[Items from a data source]
*** Begin section ***

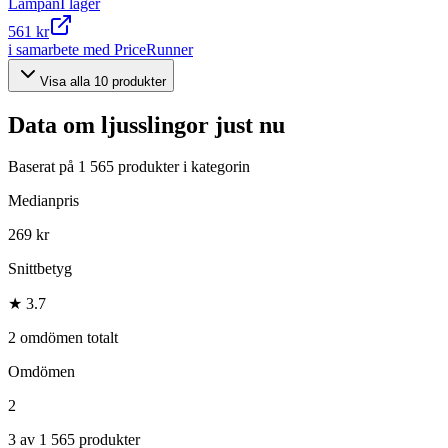
Lampan
I lager
561 kr
i samarbete med PriceRunner
Visa alla
10
produkter
Data om
ljusslingor
just nu
Baserat på
1 565
produkter i kategorin
Medianpris
269 kr
Snittbetyg
★ 3.7
2 omdömen totalt
Omdömen
2
3 av 1 565 produkter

*** End section ***

INSTRUCTIONS TO FOLLOW
Please set down the records above verbatim, with each picture left out.

TASK RESPONSE
Lampan
I lager
561 kr
i samarbete med PriceRunner
Visa alla
10
produkter
Data om
ljusslingor
just nu
Baserat på
1 565
produkter i kategorin
Medianpris
269 kr
Snittbetyg
★ 3.7
2 omdömen totalt
Omdömen
2
3 av 1 565 produkter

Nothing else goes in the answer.